Shiba, a young girl of the Tharu community celebrates Maghi very happily with her family. But once the festival is over, she is sent to the city for a year in contract to work as a domestic help. At an age of playing and going to school, she is made to work from early morning till late night. This makes a deep psychological impression in the mind of the young girl. She feels herself belittled everyday rather than thriving and growing. Unable to cope with the physical and psychological burden, she finally collapses one day.

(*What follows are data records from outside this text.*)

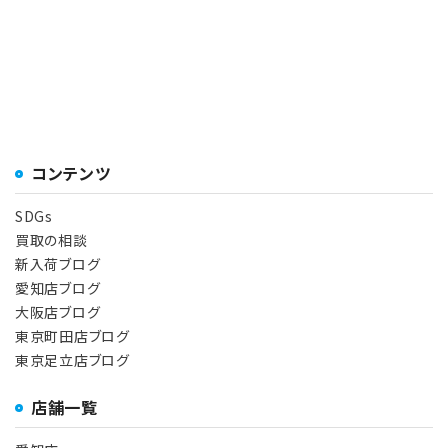
コンテンツ
SDGs
買取の相談
新入荷ブログ
愛知店ブログ
大阪店ブログ
東京町田店ブログ
東京足立店ブログ
店舗一覧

This is the common fate of most young Tharu girls whose parents send them to work in faraway cities. Aarohan is presenting this issue in the form of an improvisational play ‘Kamlari’, in which the rescued girls themselves have participated with Gurukul artists under the direction of Sunil Pokharel. Fourteen of these girls of age group 14-17 received a ten-day training for this play. The play will be performed at Sama Theatre, Gurukul, Old Baneshwor at 5:30 pm till April 21. Kamlari is a major problem in the western Terai, especially in Tharu community, where daughters are given in contract to landlords from Kathmandu, Pokhara, Butwal and even to households in India for a paltry amount of money or foodgrain. This practice is driven in part by poverty. Many of these families are extremely poor and own little or no land. So this becomes a source for their income. All these things are fixed on the day of Maghi - the major festival of the Tharu community in Nepal. Though many things have been done to put an end to this practice, it still exists. From cities like Nepalgunj, Butwal, Pokhara and Kathmandu, people go in search of girls to work as domestic help. ‘Kamlari’ is an improvisation during rehearsal with no written script. The girls themselves are dramatising their own problems. Poet Shrawan Mukarung’s piece has added to the intensity of the play. He says, “I wrote this poem after seeing the rehearsal. Now I feel I have been able to capture the feelings of the play and Pokharel has perfectly incorporated it into the play”.

“We decided to work with the Kamlari Group of Deukhuri, Dang, with an aim to discourage people employing underage girls as domestic helpers, to fight against this practice and to create awareness in buyers and brokers of Kamlaris,” says Pokharel. “We asked them to show how they celebrate their festival and then did a little editing,” says director Pokharel humbly. But one could see his artistic vision throughout the play. The director’s thoughts, Kamlari’s feelings, and artistes’ performance coincide perfectly, making a powerful impression on the audiences.